» **WORK INSTRUCTION**
Output nothing but the lines from the one holding "13. Pogoń Siedlce" to the end of the listing. Reproduce them exactly, without the pictures.

[Opening THE INPUT section]

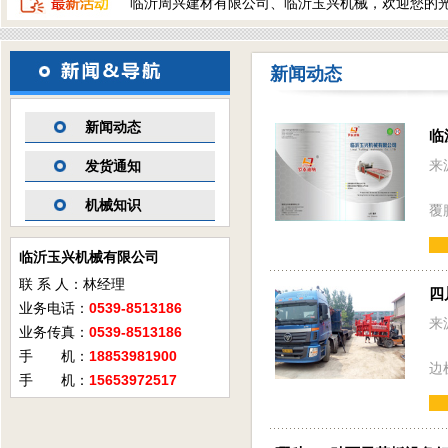
临沂周兴建材有限公司、临沂玉兴机械，欢迎您的
新闻动态
新闻动态
临
来
发货通知
机械知识
覆
临沂玉兴机械有限公司
联 系 人：林经理
四
业务电话：
0539-8513186
来
业务传真：
0539-8513186
手 机：
18853981900
边
手 机：
15653972517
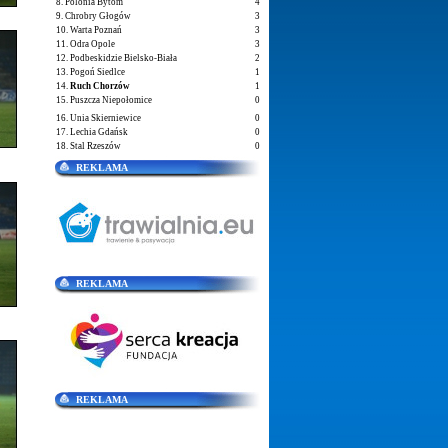
8. Polonia Bytom
4
9. Chrobry Głogów
3
10. Warta Poznań
3
11. Odra Opole
3
12. Podbeskidzie Bielsko-Biała
2
13. Pogoń Siedlce
1
14.
Ruch Chorzów
1
15. Puszcza Niepołomice
0
16. Unia Skierniewice
0
17. Lechia Gdańsk
0
18. Stal Rzeszów
0
REKLAMA
REKLAMA
REKLAMA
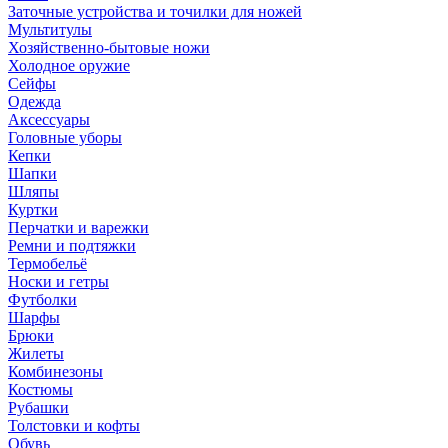
Заточные устройства и точилки для ножей
Мультитулы
Хозяйственно-бытовые ножи
Холодное оружие
Сейфы
Одежда
Аксессуары
Головные уборы
Кепки
Шапки
Шляпы
Куртки
Перчатки и варежки
Ремни и подтяжки
Термобельё
Носки и гетры
Футболки
Шарфы
Брюки
Жилеты
Комбинезоны
Костюмы
Рубашки
Толстовки и кофты
Обувь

[Closing THE INPUT section]

» **SOLUTION FOR THIS PROBLEM**
13. Pogoń Siedlce
1
14.
Ruch Chorzów
1
15. Puszcza Niepołomice
0
16. Unia Skierniewice
0
17. Lechia Gdańsk
0
18. Stal Rzeszów
0
REKLAMA
REKLAMA
REKLAMA
Заточные устройства и точилки для ножей
Мультитулы
Хозяйственно-бытовые ножи
Холодное оружие
Сейфы
Одежда
Аксессуары
Головные уборы
Кепки
Шапки
Шляпы
Куртки
Перчатки и варежки
Ремни и подтяжки
Термобельё
Носки и гетры
Футболки
Шарфы
Брюки
Жилеты
Комбинезоны
Костюмы
Рубашки
Толстовки и кофты
Обувь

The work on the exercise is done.